Des incertitudes demeurent cependant. Des élections libres ont eu lieu mais il n’y a pas de majorité claire. Que se passera-t-il après le départ complet des Américains en 2011 ? L’Irak restera-t-il uni ?

Quelle politique européenne pour le Moyen-Orient ?

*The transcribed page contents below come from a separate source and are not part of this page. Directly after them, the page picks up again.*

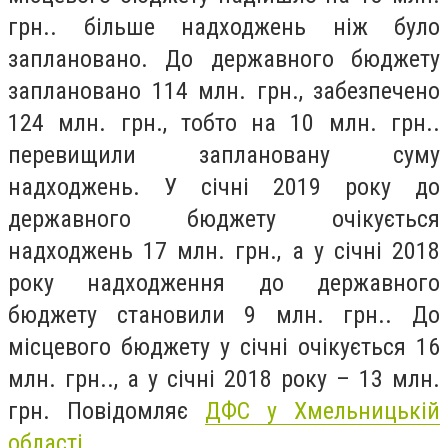
грн.. більше надходжень ніж було
заплановано. До державного бюджету
заплановано 114 млн. грн., забезпечено
124 млн. грн., тобто на 10 млн. грн..
перевищили заплановану суму
надходжень. У січні 2019 року до
державного бюджету очікується
надходжень 17 млн. грн., а у січні 2018
року надходження до державного
бюджету становили 9 млн. грн.. До
місцевого бюджету у січні очікується 16
млн. грн.., а у січні 2018 року – 13 млн.
грн. Повідомляє
ДФС у Хмельницькій
області.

L’avenir devrait voir émerger une diplomatie européenne avec l’entrée en vigueur du Traité de Lisbonne et la nomination de Catherine Ashton comme Haut Représentant de l’Union Européenne pour les affaires étrangères. Mais la France, comme l’Angleterre et l’Allemagne, ne renoncera pas à exercer une diplomatie nationale active qui devrait jouer un rôle convergent avec la diplomatie européenne, estime Jean François-Poncet.
La Turquie, qui est une grande puissance et qui a de bonnes relations avec tous les pays du Moyen-Orient, y compris Israël - même si l’épisode sanglant de la flottille humanitaire pour Gaza le 31 mai 2010 a créé une tension - doit aussi jouer un rôle diplomatique important.

En savoir plus :

- Jean François-Poncet
- Monique Cerisier-ben Guiga

- www.senat.fr

- Rapport d’information « Le Moyen-Orient à l’heure nucléaire » (n° 630)
- Les actes du colloque des 28 et 29 janvier 2010 au Sénat, « Le Moyen-Orient à l’heure nucléaire - Quelle politique européenne pour le Moyen-Orient ? »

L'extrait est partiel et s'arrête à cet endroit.